Sirius XM Holdings (NASDAQ:SIRI) has not conducted its share buyback in a manner similar to most other companies. It originally announced an initial $2 billion buyback on December 6, 2012, but it did not begin the purchases until after it released year-end earnings on February 5 of 2013. The reason for the delay of two months was stated on the conference call by CFO David Frear:
When we announced the program in December, we were pretty close to earnings. And so the advice we had was to stay out of the market until we had gotten kind of the material non-public information into the marketplace, which I think we effectively do with this call and getting the K filed.
The company then began making open market purchases, and through the end of the third quarter, purchased "476,545,601 shares of common stock for an aggregate purchase price of approximately $1.6 billion." That set the stage for the second unusual phase of the share buyback.
Sirius announced a second $2 billion authorization for share repurchases on October 10, 2013, and simultaneously announced an agreement with its parent company, Liberty Media (NASDAQ:LMCA). That agreement was to purchase $500 million of the Liberty-owned Sirius stock at a price that was to be based on the average share prices during a 10-day period that began on the third day following the release of Q3 earnings. That to-be-determined price would be 98.5% of the average, subject to a minimum and a maximum. In addition, the purchase was to take place in three installments, with the first purchase amount of $130 million taking place in November of 2013, the second in January of 2014 (for $270 million) and the third on April 24, 2014 (for $100 million).

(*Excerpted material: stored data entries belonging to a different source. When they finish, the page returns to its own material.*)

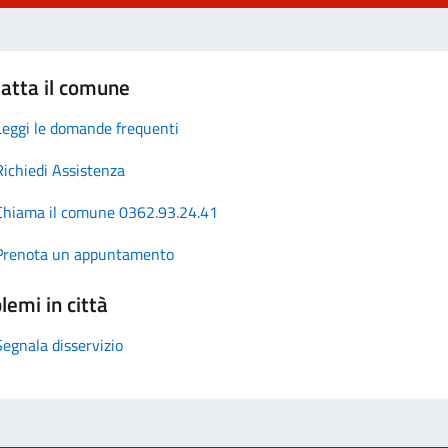
atta il comune
Leggi le domande frequenti
Richiedi Assistenza
Chiama il comune 0362.93.24.41
Prenota un appuntamento
lemi in città
Segnala disservizio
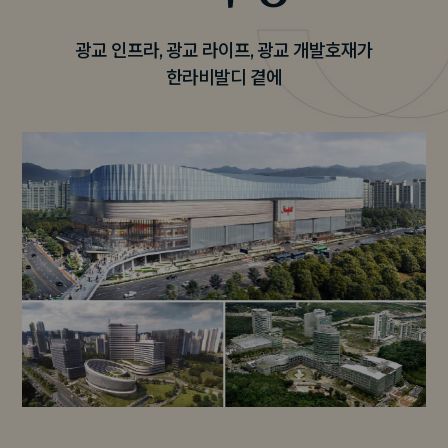
광교 인프라, 광교 라이프, 광교 개발호재가
한라비발디 곁에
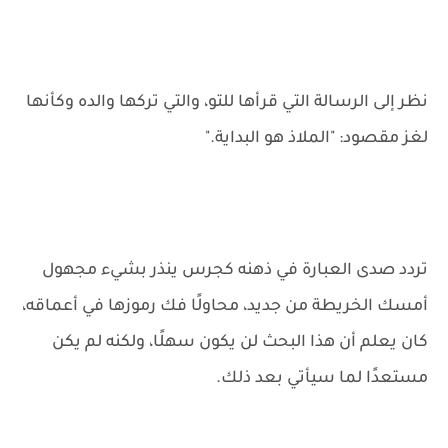
نظر إلى الرسالة التي قرأها للتو، والتي تركها والده وكأنها
لغز مقصود: "الملاذ هو البداية."
تردد صدى العبارة في ذهنه كجرس ينذر بشيء مجهول
أمسك الخريطة من جديد، محاولًا فك رموزها في أعماقه،
كان يعلم أن هذا البحث لن يكون سهلًا، ولكنه لم يكن
مستعدًا لما سيأتي بعد ذلك.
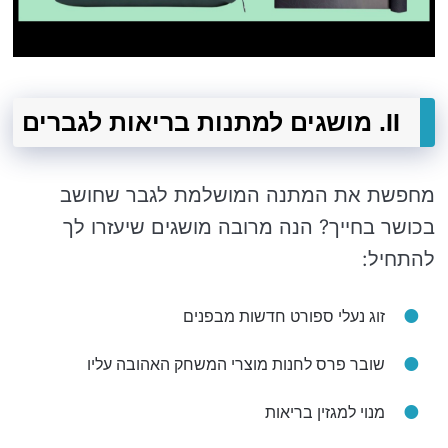
II. מושגים למתנות בריאות לגברים
מחפשת את המתנה המושלמת לגבר שחושב
בכושר בחייך? הנה מרובה מושגים שיעזרו לך
להתחיל:
זוג נעלי ספורט חדשות מבפנים
שובר פרס לחנות מוצרי המשחק האהובה עליו
מנוי למגזין בריאות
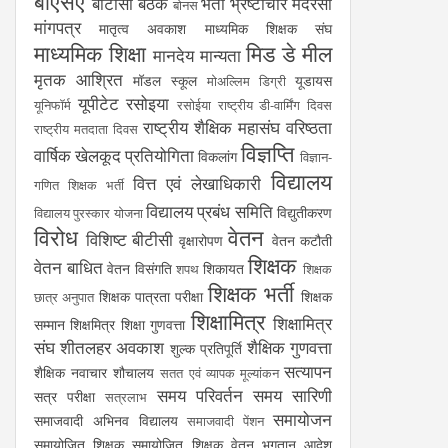
बीएसए
बीटीसी
बैठक
भर्ती
भ्रष्टाचार
मदरसा
बोनस
मांगपत्र
मातृत्व अवकाश
माध्यमिक शिक्षक संघ
माध्यमिक शिक्षा
मिड डे मील
मानदेय
मान्यता
मृतक आश्रित
मॉडल स्कूल
यूडायस
मोअल्लिम डिग्री
यूपीटेट
रसोइया
यूनिफॉर्म
रसोईया
राष्ट्रीय डी-वार्मिंग दिवस
राष्ट्रीय शैक्षिक महासंघ
वरिष्ठता
राष्ट्रीय मतदाता दिवस
विज्ञप्ति
वार्षिक खेलकूद प्रतियोगिता
विकलांग
विज्ञान-
विद्यालय
वित्त एवं लेखाधिकारी
गणित शिक्षक भर्ती
विद्यालय प्रबंध समिति
विद्युतीकरण
विद्यालय पुरस्कार योजना
विरोध
वेतन
विशिष्ट बीटीसी
वृक्षारोपण
वेतन कटौती
शिक्षक
वेतन बाधित
वेतन विसंगति
शिकायत
शपथ
शिक्षक
शिक्षक भर्ती
शिक्षक पात्रता परीक्षा
शिक्षक
छात्र अनुपात
शिक्षामित्र
शिक्षामित्र
सम्मान
शिक्षमित्र
शिक्षा गुणवत्ता
संघ
शीतलहर अवकाश
शैक्षिक गुणवत्ता
शुल्क प्रतिपूर्ति
सत्यापन
शैक्षिक नवाचार
शौचालय
सतत एवं व्यापक मूल्यांकन
समय परिवर्तन
समय सारिणी
सत्र परीक्षा
सत्रलाभ
समायोजन
समाजवादी अभिनव विद्यालय
समाजवादी पेंशन
समायोजित शिक्षक
समायोजित शिक्षक वेतन भुगतान आदेश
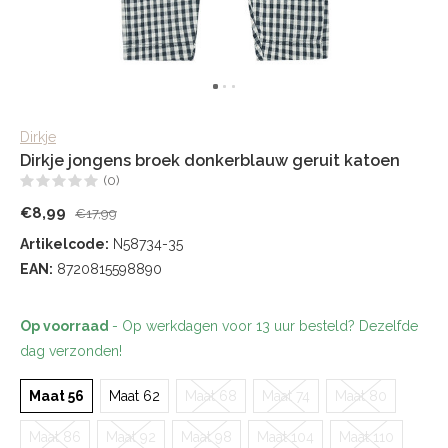
Dirkje
Dirkje jongens broek donkerblauw geruit katoen
(0)
€8,99
€17,99
Artikelcode:
N58734-35
EAN:
8720815598890
Op voorraad
- Op werkdagen voor 13 uur besteld? Dezelfde
dag verzonden!
Maat 56
Maat 62
Maat 68
Maat 74
Maat 80
Maat 86
Maat 92
Maat 98
Maat 104
Maat 110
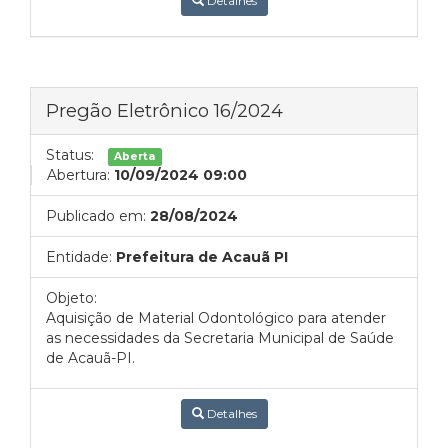
Detalhes
Pregão Eletrônico 16/2024
Status:
Aberta
Abertura:
10/09/2024 09:00
Publicado em:
28/08/2024
Entidade:
Prefeitura de Acauã PI
Objeto:
Aquisição de Material Odontológico para atender
as necessidades da Secretaria Municipal de Saúde
de Acauã-PI.
Detalhes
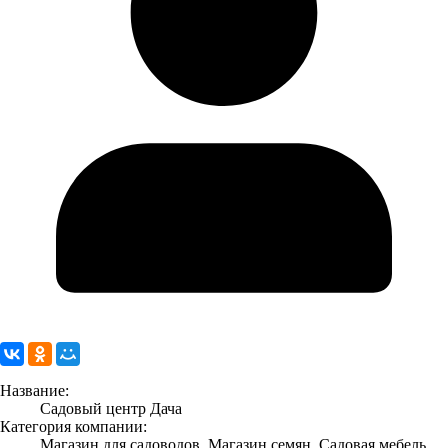
Название:
Садовый центр Дача
Категория компании:
Магазин для садоводов, Магазин семян, Садовая мебель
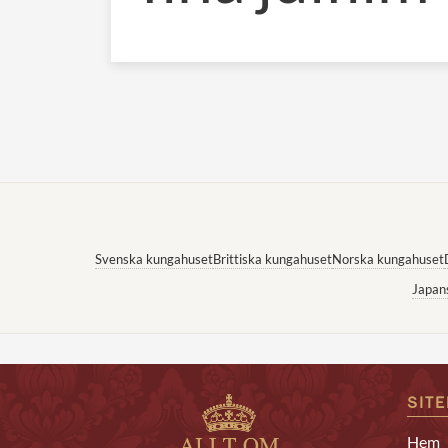
Svenska kungahuset
Brittiska kungahuset
Norska kungahuset
Japan
SIT
Hem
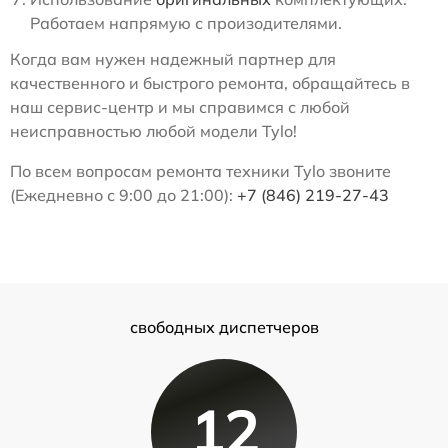
Работаем напрямую с произодителями.
Когда вам нужен надежный партнер для
качественного и быстрого ремонта, обращайтесь в
наш сервис-центр и мы справимся с любой
неисправностью любой модели Tylo!
По всем вопросам ремонта техники Tylo звоните
(Ежедневно с 9:00 до 21:00):
+7 (846) 219-27-43
свободных диспетчеров
12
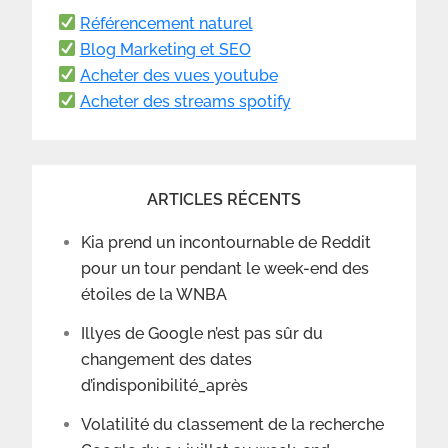
Référencement naturel
Blog Marketing et SEO
Acheter des vues youtube
Acheter des streams spotify
ARTICLES RÉCENTS
Kia prend un incontournable de Reddit
pour un tour pendant le week-end des
étoiles de la WNBA
Illyes de Google n’est pas sûr du
changement des dates
d’indisponibilité_après
Volatilité du classement de la recherche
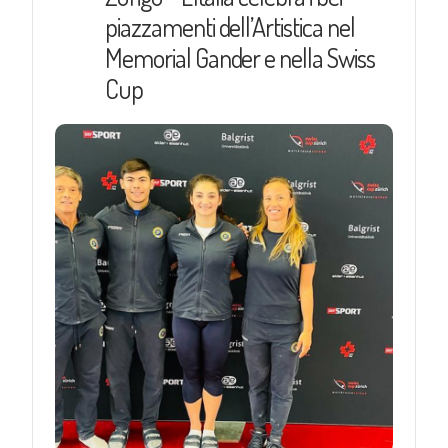
piazzamenti dell’Artistica nel
Memorial Gander e nella Swiss
Cup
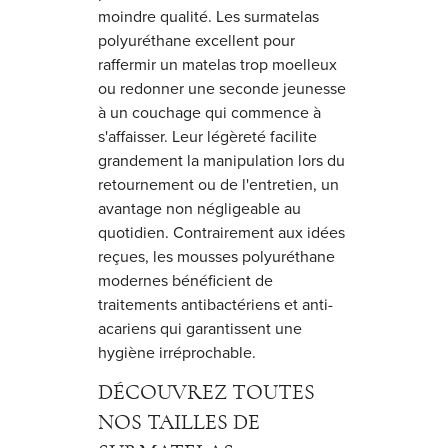
moindre qualité. Les surmatelas
polyuréthane excellent pour
raffermir un matelas trop moelleux
ou redonner une seconde jeunesse
à un couchage qui commence à
s'affaisser. Leur légèreté facilite
grandement la manipulation lors du
retournement ou de l'entretien, un
avantage non négligeable au
quotidien. Contrairement aux idées
reçues, les mousses polyuréthane
modernes bénéficient de
traitements antibactériens et anti-
acariens qui garantissent une
hygiène irréprochable.
DÉCOUVREZ TOUTES
NOS TAILLES DE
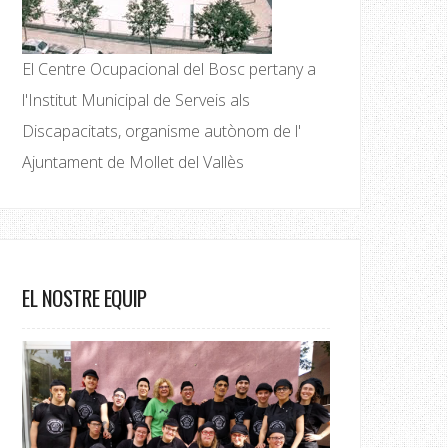
El Centre Ocupacional del Bosc pertany a
l'Institut Municipal de Serveis als
Discapacitats, organisme autònom de l'
Ajuntament de Mollet del Vallès
EL NOSTRE EQUIP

The first installment of the Liberty sale took place on November 12th and was increased to $160 million. The remaining sales were suspended when Liberty extended a merger offer based on a share exchange in early January. Then, Liberty withdrew the offer in mid-March, and announced that the remaining $340 million of the sale would be resumed. To date, no Form 4 has been filed indicating that the sale has concluded.
While this was taking place, there were no open market purchases in Q4, and a recent press release alluded that restrictive debt covenants had prevented the buybacks. Once again, Frear delivered the message in a press release about a debt upgrade on April 11th.
The upgrade of the ratings on the Notes to investment grade has the effect of eliminating many of the financial covenants contained in these Notes. Most importantly, the limitation on restricted payments contained in the indenture governing the Notes is no longer applicable and these Notes no longer constrain our share buyback activity.
With the restrictions lifted, it would appear that Sirius is ready to complete the purchase from Liberty within the next week. More importantly, it would also appear to be free to resume open market purchases.
While the company had limited amounts of cash on hand at year end ($130 million according to the 10-K), it had $0.8 billion available under its revolver. The only question for investors is whether the company has resumed open market purchases since April 11th, or whether it is waiting, as it did at the end of 2012, for quarterly earnings to be released on April 24th. April 24th... the same day that the final installment of the Liberty purchase was to take place. Whether it is anything more than a coincidence, I'll leave for others to debate.
To be clear, I'm not a big fan of buybacks. Companies often pay too much for their own shares. That is the case with Sirius, where it will have paid an average of $3.43 by the time the purchase from Liberty is completed.
But, if the company is going to go down the path of buybacks, the least it could do is borrow money to take advantage of the relatively attractive share price of less than $3.20.
Disclosure: I am long SIRI. I wrote this article myself, and it expresses my own opinions. I am not receiving compensation for it (other than from Seeking Alpha). I have no business relationship with any company whose stock is mentioned in this article.
Additional disclosure: I actively trade SIRI. In addition to my long positions in SIRI, I have June and January 2015 $4 covered calls written against some of these positions. I may initiate new covered call positions or close out or open new positions in SIRI at any time.